INSTRUCTIONS FOR THE TASK:
Each of the entries below should be written out exactly as it reads.

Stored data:

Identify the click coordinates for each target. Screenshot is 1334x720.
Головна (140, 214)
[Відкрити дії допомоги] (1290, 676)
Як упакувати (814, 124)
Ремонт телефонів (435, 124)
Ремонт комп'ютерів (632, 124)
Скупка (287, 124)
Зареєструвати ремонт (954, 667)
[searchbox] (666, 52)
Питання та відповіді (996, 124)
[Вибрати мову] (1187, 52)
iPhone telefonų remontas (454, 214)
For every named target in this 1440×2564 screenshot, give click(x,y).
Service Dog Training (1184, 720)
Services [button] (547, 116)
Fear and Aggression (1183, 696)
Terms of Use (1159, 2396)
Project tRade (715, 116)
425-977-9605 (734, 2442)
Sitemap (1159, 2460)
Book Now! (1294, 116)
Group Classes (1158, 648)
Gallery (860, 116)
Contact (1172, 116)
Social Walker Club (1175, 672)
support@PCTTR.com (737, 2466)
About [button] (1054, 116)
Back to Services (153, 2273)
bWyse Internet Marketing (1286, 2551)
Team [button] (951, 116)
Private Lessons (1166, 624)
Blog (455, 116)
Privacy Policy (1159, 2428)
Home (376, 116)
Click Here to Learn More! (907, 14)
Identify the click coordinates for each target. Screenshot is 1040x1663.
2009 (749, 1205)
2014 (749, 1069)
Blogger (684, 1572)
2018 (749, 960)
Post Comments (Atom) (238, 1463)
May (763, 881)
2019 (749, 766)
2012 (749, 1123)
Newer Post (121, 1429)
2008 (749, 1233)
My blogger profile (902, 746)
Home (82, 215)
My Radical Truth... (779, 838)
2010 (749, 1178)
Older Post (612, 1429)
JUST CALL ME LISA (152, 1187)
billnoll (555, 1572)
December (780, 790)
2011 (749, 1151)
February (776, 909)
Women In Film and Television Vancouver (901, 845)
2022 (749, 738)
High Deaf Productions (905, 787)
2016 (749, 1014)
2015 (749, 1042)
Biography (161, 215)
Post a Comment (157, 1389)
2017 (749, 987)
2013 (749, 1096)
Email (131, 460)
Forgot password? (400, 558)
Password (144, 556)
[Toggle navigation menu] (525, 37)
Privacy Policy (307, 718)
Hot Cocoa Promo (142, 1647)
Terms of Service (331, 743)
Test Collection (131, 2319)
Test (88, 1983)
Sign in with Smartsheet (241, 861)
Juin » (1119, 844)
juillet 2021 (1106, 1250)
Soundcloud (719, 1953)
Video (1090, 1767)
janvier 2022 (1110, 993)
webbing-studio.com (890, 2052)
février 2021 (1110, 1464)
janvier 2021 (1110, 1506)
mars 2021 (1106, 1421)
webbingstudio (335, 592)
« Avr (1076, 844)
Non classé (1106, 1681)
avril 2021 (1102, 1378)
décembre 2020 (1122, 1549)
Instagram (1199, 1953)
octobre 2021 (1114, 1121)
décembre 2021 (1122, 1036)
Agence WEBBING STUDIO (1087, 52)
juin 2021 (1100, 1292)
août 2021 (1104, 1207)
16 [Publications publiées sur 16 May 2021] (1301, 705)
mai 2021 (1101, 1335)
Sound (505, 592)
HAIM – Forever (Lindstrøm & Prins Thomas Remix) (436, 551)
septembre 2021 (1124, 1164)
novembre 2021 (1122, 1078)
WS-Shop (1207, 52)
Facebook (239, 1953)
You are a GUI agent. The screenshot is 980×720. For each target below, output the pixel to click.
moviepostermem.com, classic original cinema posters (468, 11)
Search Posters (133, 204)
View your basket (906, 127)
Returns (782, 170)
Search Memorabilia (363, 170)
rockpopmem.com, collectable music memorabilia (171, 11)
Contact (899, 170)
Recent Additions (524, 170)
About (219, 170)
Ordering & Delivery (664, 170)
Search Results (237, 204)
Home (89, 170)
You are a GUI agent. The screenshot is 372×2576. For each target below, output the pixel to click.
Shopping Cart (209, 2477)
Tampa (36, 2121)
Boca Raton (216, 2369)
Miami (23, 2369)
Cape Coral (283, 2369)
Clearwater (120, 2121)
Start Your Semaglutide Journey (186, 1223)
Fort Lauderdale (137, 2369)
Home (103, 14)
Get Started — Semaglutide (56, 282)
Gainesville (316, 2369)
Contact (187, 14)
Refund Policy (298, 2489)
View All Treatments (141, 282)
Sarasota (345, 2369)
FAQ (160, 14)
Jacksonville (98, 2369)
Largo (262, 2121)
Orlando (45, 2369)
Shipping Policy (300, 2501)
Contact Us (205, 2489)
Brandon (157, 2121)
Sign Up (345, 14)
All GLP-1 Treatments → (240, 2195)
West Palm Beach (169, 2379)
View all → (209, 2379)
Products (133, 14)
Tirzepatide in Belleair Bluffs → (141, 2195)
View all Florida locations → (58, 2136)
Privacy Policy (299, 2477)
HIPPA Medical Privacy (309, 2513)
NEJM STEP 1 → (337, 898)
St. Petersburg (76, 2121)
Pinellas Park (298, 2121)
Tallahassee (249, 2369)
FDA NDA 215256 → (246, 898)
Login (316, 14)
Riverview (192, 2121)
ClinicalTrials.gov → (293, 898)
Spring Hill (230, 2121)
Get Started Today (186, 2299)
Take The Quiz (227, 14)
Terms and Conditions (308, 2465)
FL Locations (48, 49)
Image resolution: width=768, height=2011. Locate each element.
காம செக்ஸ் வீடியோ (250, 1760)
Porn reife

SOLVED EXERCISE:
Identify the click coordinates for each target. Screenshot is 1334x720.
Головна (140, 214)
[Відкрити дії допомоги] (1290, 676)
Як упакувати (814, 124)
Ремонт телефонів (435, 124)
Ремонт комп'ютерів (632, 124)
Скупка (287, 124)
Зареєструвати ремонт (954, 667)
[searchbox] (666, 52)
Питання та відповіді (996, 124)
[Вибрати мову] (1187, 52)
iPhone telefonų remontas (454, 214)
For every named target in this 1440×2564 screenshot, give click(x,y).
Service Dog Training (1184, 720)
Services [button] (547, 116)
Fear and Aggression (1183, 696)
Terms of Use (1159, 2396)
Project tRade (715, 116)
425-977-9605 (734, 2442)
Sitemap (1159, 2460)
Book Now! (1294, 116)
Group Classes (1158, 648)
Gallery (860, 116)
Contact (1172, 116)
Social Walker Club (1175, 672)
support@PCTTR.com (737, 2466)
About [button] (1054, 116)
Back to Services (153, 2273)
bWyse Internet Marketing (1286, 2551)
Team [button] (951, 116)
Private Lessons (1166, 624)
Blog (455, 116)
Privacy Policy (1159, 2428)
Home (376, 116)
Click Here to Learn More! (907, 14)
Identify the click coordinates for each target. Screenshot is 1040x1663.
2009 (749, 1205)
2014 (749, 1069)
Blogger (684, 1572)
2018 (749, 960)
Post Comments (Atom) (238, 1463)
May (763, 881)
2019 (749, 766)
2012 (749, 1123)
Newer Post (121, 1429)
2008 (749, 1233)
My blogger profile (902, 746)
Home (82, 215)
My Radical Truth... (779, 838)
2010 (749, 1178)
Older Post (612, 1429)
JUST CALL ME LISA (152, 1187)
billnoll (555, 1572)
December (780, 790)
2011 (749, 1151)
February (776, 909)
Women In Film and Television Vancouver (901, 845)
2022 (749, 738)
High Deaf Productions (905, 787)
2016 (749, 1014)
2015 (749, 1042)
Biography (161, 215)
Post a Comment (157, 1389)
2017 (749, 987)
2013 (749, 1096)
Email (131, 460)
Forgot password? (400, 558)
Password (144, 556)
[Toggle navigation menu] (525, 37)
Privacy Policy (307, 718)
Hot Cocoa Promo (142, 1647)
Terms of Service (331, 743)
Test Collection (131, 2319)
Test (88, 1983)
Sign in with Smartsheet (241, 861)
Juin » (1119, 844)
juillet 2021 (1106, 1250)
Soundcloud (719, 1953)
Video (1090, 1767)
janvier 2022 (1110, 993)
webbing-studio.com (890, 2052)
février 2021 (1110, 1464)
janvier 2021 (1110, 1506)
mars 2021 (1106, 1421)
webbingstudio (335, 592)
« Avr (1076, 844)
Non classé (1106, 1681)
avril 2021 (1102, 1378)
décembre 2020 (1122, 1549)
Instagram (1199, 1953)
octobre 2021 (1114, 1121)
décembre 2021 (1122, 1036)
Agence WEBBING STUDIO (1087, 52)
juin 2021 (1100, 1292)
août 2021 (1104, 1207)
16 [Publications publiées sur 16 May 2021] (1301, 705)
mai 2021 (1101, 1335)
Sound (505, 592)
HAIM – Forever (Lindstrøm & Prins Thomas Remix) (436, 551)
septembre 2021 (1124, 1164)
novembre 2021 (1122, 1078)
WS-Shop (1207, 52)
Facebook (239, 1953)
You are a GUI agent. The screenshot is 980×720. For each target below, output the pixel to click.
moviepostermem.com, classic original cinema posters (468, 11)
Search Posters (133, 204)
View your basket (906, 127)
Returns (782, 170)
Search Memorabilia (363, 170)
rockpopmem.com, collectable music memorabilia (171, 11)
Contact (899, 170)
Recent Additions (524, 170)
About (219, 170)
Ordering & Delivery (664, 170)
Search Results (237, 204)
Home (89, 170)
You are a GUI agent. The screenshot is 372×2576. For each target below, output the pixel to click.
Shopping Cart (209, 2477)
Tampa (36, 2121)
Boca Raton (216, 2369)
Miami (23, 2369)
Cape Coral (283, 2369)
Clearwater (120, 2121)
Start Your Semaglutide Journey (186, 1223)
Fort Lauderdale (137, 2369)
Home (103, 14)
Get Started — Semaglutide (56, 282)
Gainesville (316, 2369)
Contact (187, 14)
Refund Policy (298, 2489)
View All Treatments (141, 282)
Sarasota (345, 2369)
FAQ (160, 14)
Jacksonville (98, 2369)
Largo (262, 2121)
Orlando (45, 2369)
Shipping Policy (300, 2501)
Contact Us (205, 2489)
Brandon (157, 2121)
Sign Up (345, 14)
All GLP-1 Treatments → (240, 2195)
West Palm Beach (169, 2379)
View all → (209, 2379)
Products (133, 14)
Tirzepatide in Belleair Bluffs → (141, 2195)
View all Florida locations → (58, 2136)
Privacy Policy (299, 2477)
HIPPA Medical Privacy (309, 2513)
NEJM STEP 1 → (337, 898)
St. Petersburg (76, 2121)
Pinellas Park (298, 2121)
Tallahassee (249, 2369)
FDA NDA 215256 → (246, 898)
Login (316, 14)
Riverview (192, 2121)
ClinicalTrials.gov → (293, 898)
Spring Hill (230, 2121)
Get Started Today (186, 2299)
Take The Quiz (227, 14)
Terms and Conditions (308, 2465)
FL Locations (48, 49)
Image resolution: width=768, height=2011. Locate each element.
காம செக்ஸ் வீடியோ (250, 1760)
Porn reife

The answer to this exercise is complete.